Following some logistical problems with visa application Maciej Smietanski and I arrived to a VIP welcome at the Felix Houphouet-Boigny airport on a humid afternoon with grey tropical rainclouds circling the Ebrie lagoon. To an Anglophone the capital city Abidjan is a big surpise. It has a population of 3.5 million and it is the second largest French speaking city in the world. It is also a cultural hub for a multiethnic population and has a large French community. Although the recent civil war has impacted seriously on economic activity, the business district stands out from all sectors of the city with its gleaming skyscrapers, boutiques and outdoor cafes.
We were provided with a car and chauffeur and hotel accommodation paid for and organised by the protocol of the First Lady. Hotel Ivoire was positioned on the edge of the Ebrie lagoon overlooking several converging peninsulas and islands connected by bridges. Here we enjoyed African style comfort in readiness for the hard work ahead.
The Unite Chirurgicale Yopougon-Attie (UCYA) Hospital was situated approximately 30 minutes drive from the hotel and we travelled there to meet Dr Max Thalmus Director of the Hospital. After a tour of the clinic we attended to preoperative assessment of our first 13 challenging inguino-scrotal hernias. The conditions were basic but softened by the presence of air-conditioning. Cleanliness and surgical protocol were perfect and we worked with a cohesive team of Nurses and anaesthetists who provided many spinal anaesthetists for the patients with larger hernias. Our French was a little rough but our surgical vocabulary increased remarkably during the week. Our schedule included three infant hernias, two incisional hernias and one orchidectomy, for a total of 52 patients with 57 hernias. There were no immediate postoperative complications.

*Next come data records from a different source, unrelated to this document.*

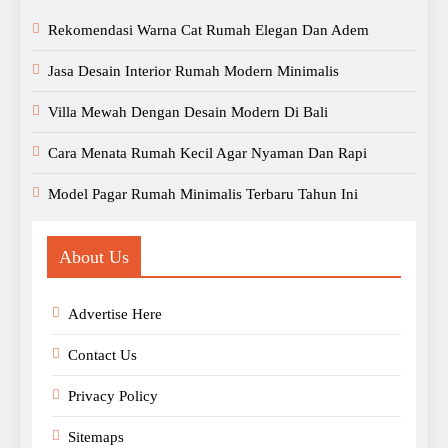
Rekomendasi Warna Cat Rumah Elegan Dan Adem
Jasa Desain Interior Rumah Modern Minimalis
Villa Mewah Dengan Desain Modern Di Bali
Cara Menata Rumah Kecil Agar Nyaman Dan Rapi
Model Pagar Rumah Minimalis Terbaru Tahun Ini
About Us
Advertise Here
Contact Us
Privacy Policy
Sitemaps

We enjoyed immense hospitality including two late night dinners by the lagoon watching fisherman cast their nets into the murky waters ready for the next days table. Desire Trazo, an old friend from Takoradi and an Ivorian citizen dined us out at a Lebanese restaurant and Jean-Didier Guigrey, the instigator of this mission who is the CEO of EOG Healthcare Limited entertained us at his relatives house in the old Colonial Capital of Bingerville with a traditional repaste. We visited some of the architectural wonders of this exotic city including the dramatic St Paul s Cathedral designed by Aldo Spiritom and the Business district.
The highlight however was a meeting with the First Lady coordinated by Jean-Didier and Dr Eugene Djedje, technical advisor to the First Lady. At this meeting the First Lady confirmed that she would give continuing support to all Operation Hernia missions in Abidjan.
It is hoped that in 2009 two to three further teams will attend. I am asking for French-speaking volunteers.